To start the evolutionary process for the problem specified in config/config.yaml:

python3 -m app.evolution_loop

This will:

  1. Remove and re-initialize the program database at the start of the run.
  2. Load the seed program for the selected problem.
  3. Run the evolutionary loop for the configured number of generations, generating, evaluating, and selecting programs.
  4. Log progress to the console and log/evolution.log.

Utility Tools

View Database

To inspect the contents of the program database:

python3 -m tools.view_database

This script offers various options to query and display programs from the database.
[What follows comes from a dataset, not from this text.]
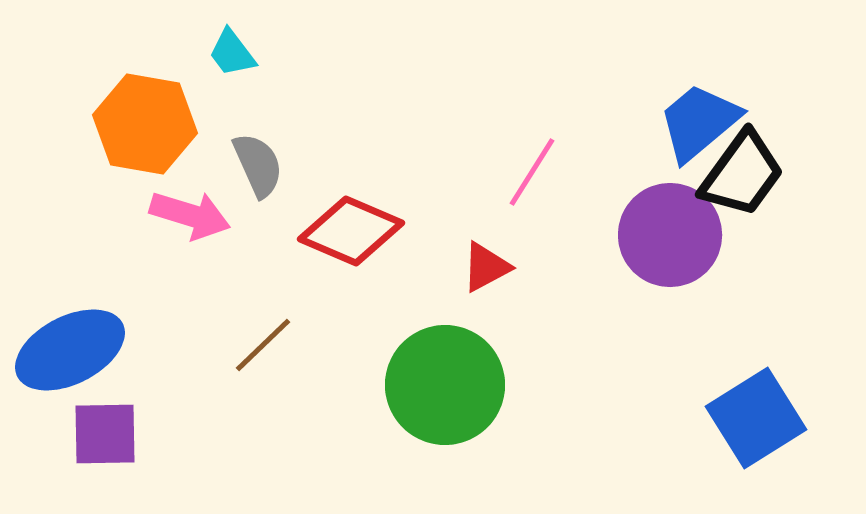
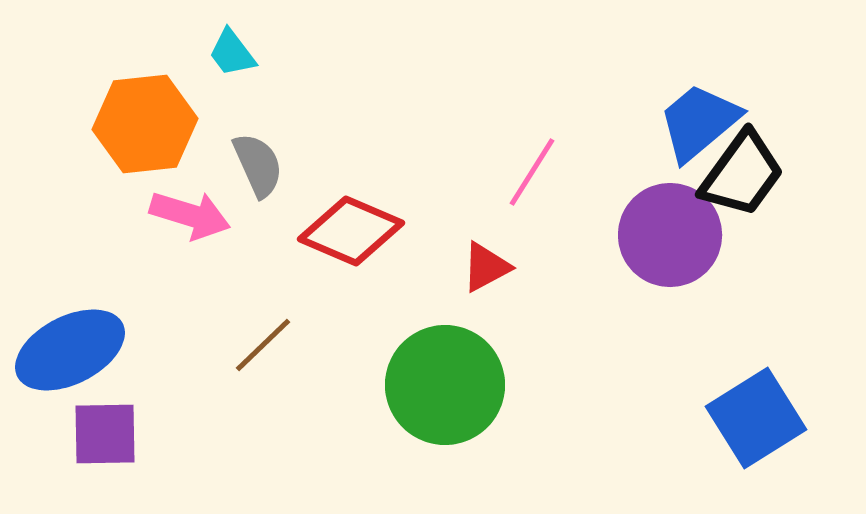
orange hexagon: rotated 16 degrees counterclockwise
Use python3 -m tools.view_database --help for more information.

Generate Report

After an evolutionary run, you can generate a Markdown report:

python3 -m tools.generate_report --db_path db/program_database.db

(Adjust --db_path if your database is located elsewhere). The report will be saved in the reports/ directory, named with the problem and timestamp (e.g., report_matrix_multiplication_direct_YYYYMMDD_HHMMSS.md).

Available Problems

The system is designed to be modular. Problems are located in the problems/ directory. Each problem sub-directory contains:

  • problem_config.yaml: Defines problem-specific parameters like target metrics, evaluation timeouts, function signatures, and importantly, the seed_program_code.
  • prompt_context.yaml: Provides detailed context for the LLM, including the problem description, constraints, examples, and desired output format. This is crucial for guiding the LLM effectively.
  • evaluator_logic.py: Contains the evaluate_program function, which takes a candidate program module and returns a dictionary of evaluation results (including a score and is_valid flag).

Currently available example problems include:

  • problems/matrix_multiplication_direct: Aims to evolve a Python function for matrix multiplication.
  • problems/tensor_decomposition_4x4_complex: Evolves a function for 4x4 complex matrix tensor decomposition, focusing on minimizing complex multiplications.
  • problems/tsp_heuristic: Aims to evolve a Python function that provides a heuristic solution to the Traveling Salesperson Problem.
  • problems/set_cover: Aims to evolve a Python function to find a minimal set cover.
  • problems/chromatic_number_plane: Explores the Chromatic Number of the Plane problem, potentially involving Python for graph theory and Lean for formal sketches. This problem demonstrates hierarchical task delegation and interaction with mathematical concepts.

To add a new problem, create a new directory under problems/ and populate it with problem_config.yaml (including seed_program_code), prompt_context.yaml, and evaluator_logic.py. Then update current_problem_directory in config/config.yaml to point to your new problem. Consider if your problem requires new Jinja templates (e.g., for specific types of Lean interaction or sub-task delegation).

Future Work

  • More sophisticated selection and diversity maintenance algorithms.
  • Integration with formal testing frameworks (e.g., pytest).
  • UI for experiment tracking and visualization.
  • Support for more complex problem types and programming languages.
  • Enhanced error analysis and feedback mechanisms for the LLM.

Contributing

Contributions are welcome! Please feel free to fork the repository, make changes, and submit a pull request. For major changes, please open an issue first to discuss what you would like to change.